Les dysfonctionnements de l’ONSSA sur la sellette

Les constats sont juste alarmants et laissent grande la place à l’inquiétude et à la quasi absence d’une vraie politique de la sécurité sanitaire de la chaine alimentaire. L’ONSSA (Office national de sécurité sanitaire des produits alimentaires) a fait l’objet d’un rapport accablant suite à la mission de contrôle effectuée par les experts de la Cour des comptes de ce seul organisme étatique créé pour la préservation de la santé animale et végétale et la sécurité sanitaire de toute la chaine alimentaire.
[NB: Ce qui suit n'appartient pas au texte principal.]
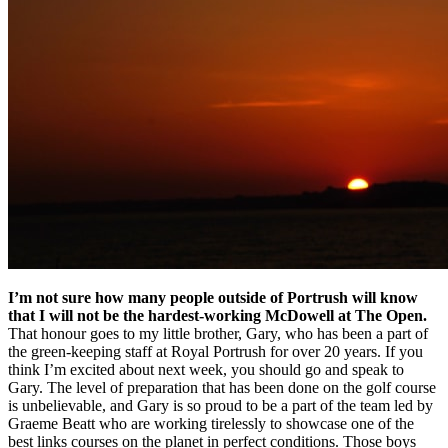
I’m not sure how many people outside of Portrush will know
that I will not be the hardest-working McDowell at The Open.
That honour goes to my little brother, Gary, who has been a part of
the green-keeping staff at Royal Portrush for over 20 years. If you
think I’m excited about next week, you should go and speak to
Gary. The level of preparation that has been done on the golf course
is unbelievable, and Gary is so proud to be a part of the team led by
Graeme Beatt who are working tirelessly to showcase one of the
best links courses on the planet in perfect conditions. Those boys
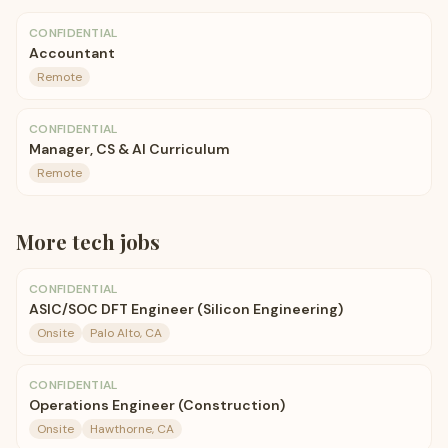
CONFIDENTIAL
Accountant
Remote
CONFIDENTIAL
Manager, CS & AI Curriculum
Remote
More
tech
jobs
CONFIDENTIAL
ASIC/SOC DFT Engineer (Silicon Engineering)
Onsite
Palo Alto, CA
CONFIDENTIAL
Operations Engineer (Construction)
Onsite
Hawthorne, CA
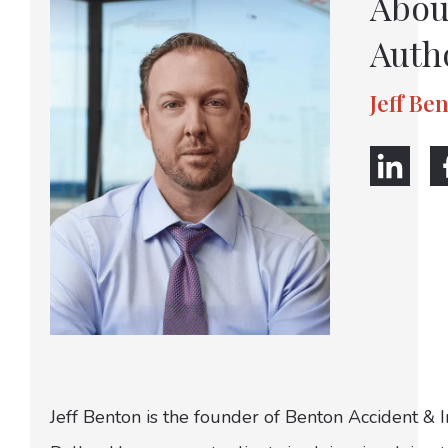
Abou
Auth
Jeff Be
Jeff Benton is the founder of Benton Accident & 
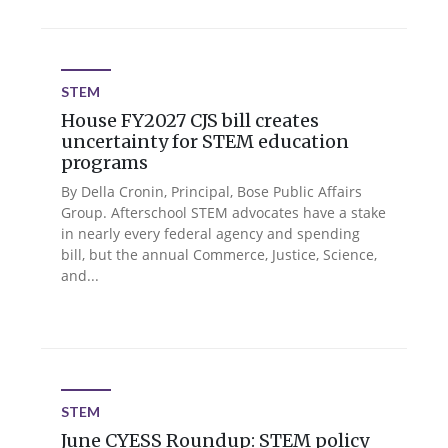
STEM
House FY2027 CJS bill creates
uncertainty for STEM education
programs
By Della Cronin, Principal, Bose Public Affairs
Group. Afterschool STEM advocates have a stake
in nearly every federal agency and spending
bill, but the annual Commerce, Justice, Science,
and...
STEM
June CYESS Roundup: STEM policy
La rigueur de l’office varie selon qu’il s’agisse des produits destinés à l’export ou de ceux réservés au marché local…

La sécurité sanitaire de la chaine alimentaire et le contrôle des risques qui lui sont intimement liés sont défaillants. Le premier constat pointé du doigt par le département de Driss Jettou est celui de l’absence d’une véritable politique publique en la matière  ainsi que l’inadéquation des moyens humains de l’office avec ses missions officielles. Il en est de même pour le manque d’indépendance de l’ONSSA par rapport à la tutelle.
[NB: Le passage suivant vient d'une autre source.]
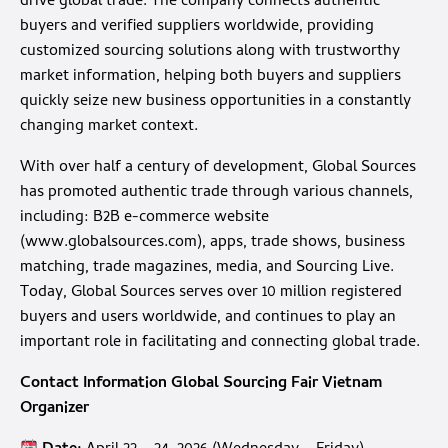
drive global trade. The company connects authentic
buyers and verified suppliers worldwide, providing
customized sourcing solutions along with trustworthy
market information, helping both buyers and suppliers
quickly seize new business opportunities in a constantly
changing market context.
With over half a century of development, Global Sources
has promoted authentic trade through various channels,
including: B2B e-commerce website
(
www.globalsources.com
), apps, trade shows, business
matching, trade magazines, media, and Sourcing Live.
Today, Global Sources serves over 10 million registered
buyers and users worldwide, and continues to play an
important role in facilitating and connecting global trade.
Contact Information Global Sourcing Fair Vietnam
Organizer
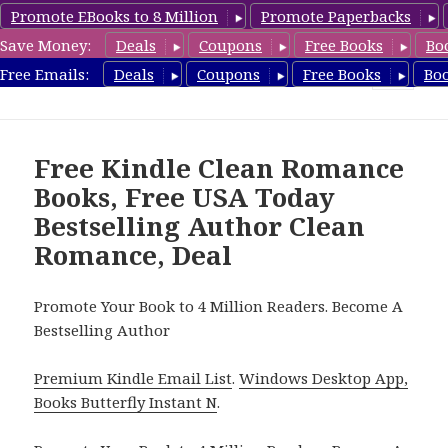
Promote EBooks to 8 Million
Promote Paperbacks
Save Money:
Deals
Coupons
Free Books
Bo
FreeCleanBooks.com
Free Emails:
Deals
Coupons
Free Books
Bo
MENU
AND
WIDGETS
Free Kindle Clean Romance
Books, Free USA Today
Bestselling Author Clean
Romance, Deal
Promote Your Book to 4 Million Readers. Become A
Bestselling Author
Premium Kindle Email List
.
Windows Desktop App,
Books Butterfly Instant N
.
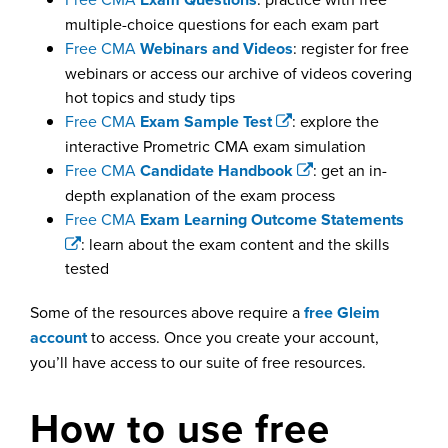
multiple-choice questions for each exam part
Free CMA
Webinars and Videos
: register for free
webinars or access our archive of videos covering
hot topics and study tips
Free CMA
Exam Sample Test
: explore the
interactive Prometric CMA exam simulation
Free CMA
Candidate Handbook
: get an in-
depth explanation of the exam process
Free CMA
Exam Learning Outcome Statements
: learn about the exam content and the skills
tested
Some of the resources above require a
free Gleim
account
to access. Once you create your account,
you’ll have access to our suite of free resources.
How to use free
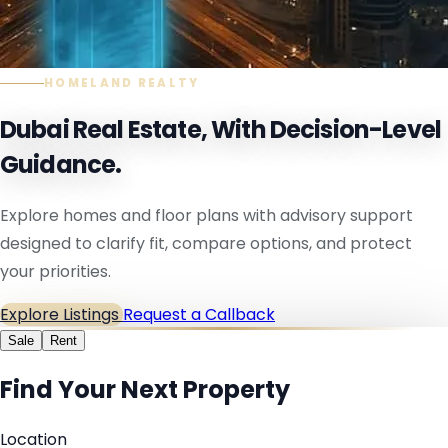
HOMELAND REALTY
Dubai Real Estate, With Decision-Level
Guidance.
Explore homes and floor plans with advisory support
designed to clarify fit, compare options, and protect
your priorities.
Explore Listings
Request a Callback
Sale
Rent
Find Your Next Property
Location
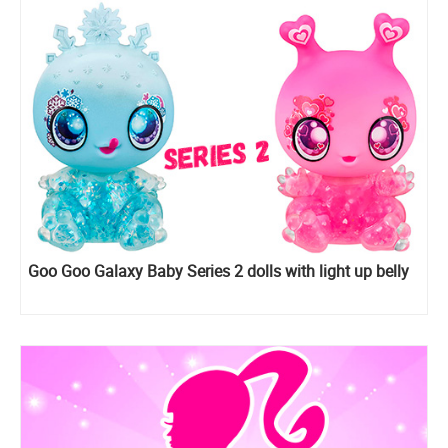
Goo Goo Galaxy Baby Series 2 dolls with light up belly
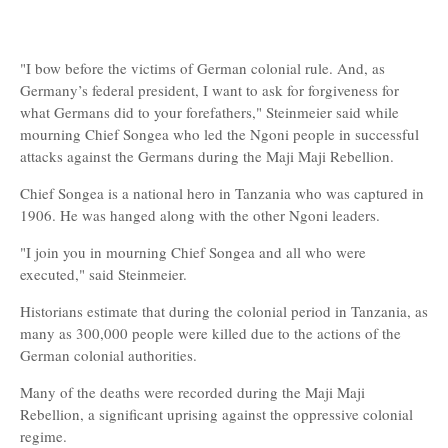
"I bow before the victims of German colonial rule. And, as
Germany’s federal president, I want to ask for forgiveness for
what Germans did to your forefathers," Steinmeier said while
mourning Chief Songea who led the Ngoni people in successful
attacks against the Germans during the Maji Maji Rebellion.
Chief Songea is a national hero in Tanzania who was captured in
1906. He was hanged along with the other Ngoni leaders.
"I join you in mourning Chief Songea and all who were
executed," said Steinmeier.
Historians estimate that during the colonial period in Tanzania, as
many as 300,000 people were killed due to the actions of the
German colonial authorities.
Many of the deaths were recorded during the Maji Maji
Rebellion, a significant uprising against the oppressive colonial
regime.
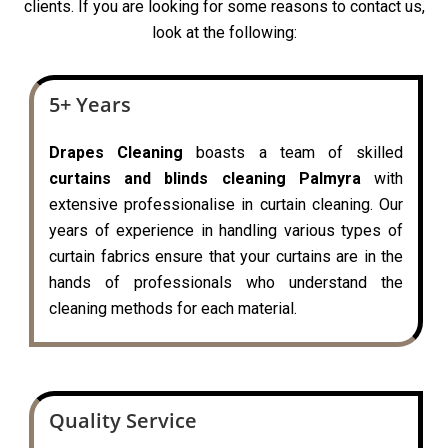
clients. If you are looking for some reasons to contact us,
look at the following:
5+ Years
Drapes Cleaning
boasts a team of skilled
curtains and blinds cleaning Palmyra
with
extensive professionalise in curtain cleaning. Our
years of experience in handling various types of
curtain fabrics ensure that your curtains are in the
hands of professionals who understand the
cleaning methods for each material.
Quality Service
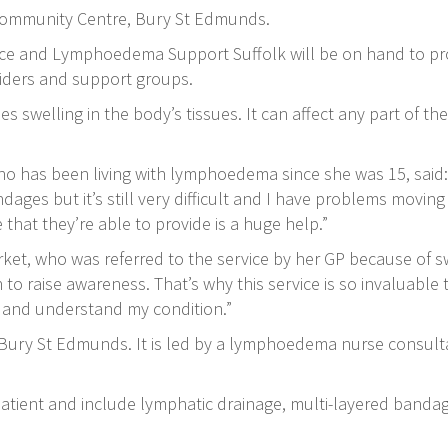
Community Centre, Bury St Edmunds.
ce and Lymphoedema Support Suffolk will be on hand to pro
viders and support groups.
 swelling in the body’s tissues. It can affect any part of th
o has been living with lymphoedema since she was 15, said: “
dages but it’s still very difficult and I have problems moving 
 that they’re able to provide is a huge help.”
ket, who was referred to the service by her GP because of sw
to raise awareness. That’s why this service is so invaluab
e and understand my condition.”
n Bury St Edmunds. It is led by a lymphoedema nurse consu
atient and include lymphatic drainage, multi-layered banda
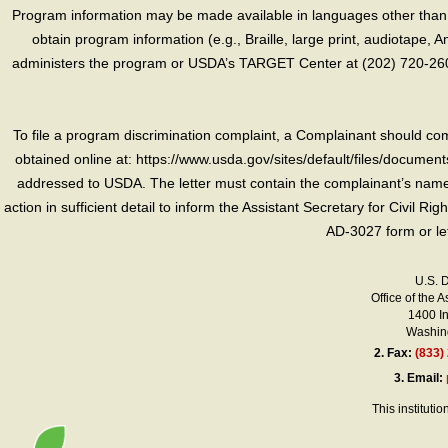
Program information may be made available in languages other than E
obtain program information (e.g., Braille, large print, audiotape,
administers the program or USDA’s TARGET Center at (202) 720-2600
To file a program discrimination complaint, a Complainant should 
obtained online at: https://www.usda.gov/sites/default/files/document
addressed to USDA. The letter must contain the complainant’s name,
action in sufficient detail to inform the Assistant Secretary for Civil R
AD-3027 form or le
U.S. 
Office of the A
1400 I
Washing
2.
Fax:
(833)
3.
Email:
This instituti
En fait, le rapport de la Cour des Comptes dresse une série de dysfonctionnements pour le moins préoccupants.  Il s’agit de la concentration de l’essentiel des contrôles sur la partie amont de la chaine de valeur à travers le seul octroi des autorisations et des agréments préalables pour le suivi du contrôle sanitaire.
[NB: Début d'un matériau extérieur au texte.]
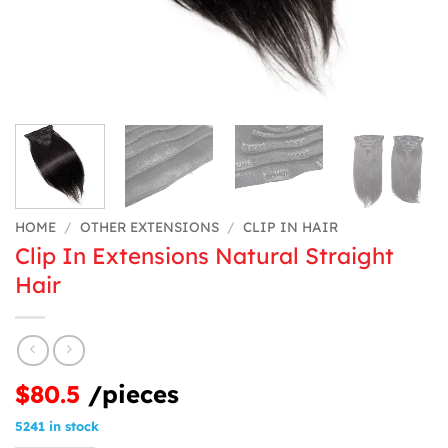
HOME
/
OTHER EXTENSIONS
/
CLIP IN HAIR
Clip In Extensions Natural Straight
Hair
$80.5
/pieces
5241 in stock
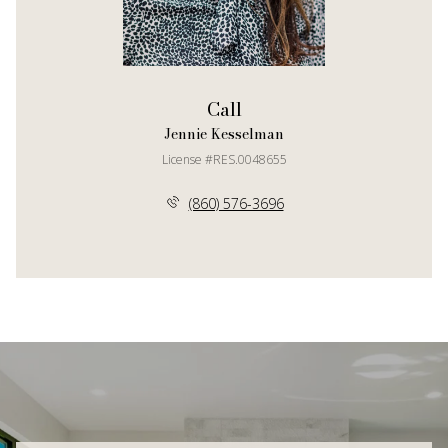
Call
Jennie Kesselman
License #RES.0048655
(860) 576-3696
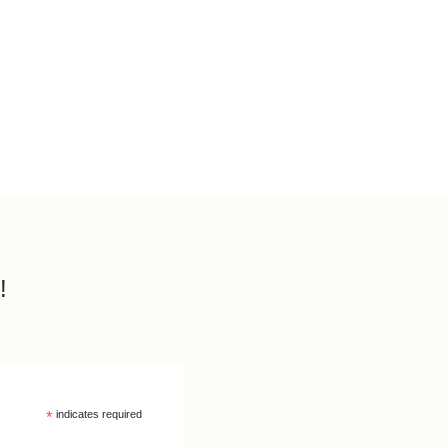
!
*
indicates required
D’ailleurs, un autre point de défaillance de gestion et de contrôle de l’Office renvoie clairement au contrôle insuffisant des produits alimentaires. Le rapport de la Cour des Comptes cite entre autres le faible contrôle sur les lieux de la restauration collective et l’absence de tout contrôle sur les résidus de pesticides dans les fruits et légumes destinés au marché national.

C’est plus que flagrant, les produits destinés au marché local sont hors contrôle en termes de traçabilité et de connaissance sur leurs contenus en résidus de pesticides. Contrairement, la rigueur des contrôles reste de mise dès qu’il s’agit des produits destinés à l’exportation, notamment ceux transitant obligatoirement par des stations de conditionnement) où le suivi des résidus pesticides est réalisé de manière stricte.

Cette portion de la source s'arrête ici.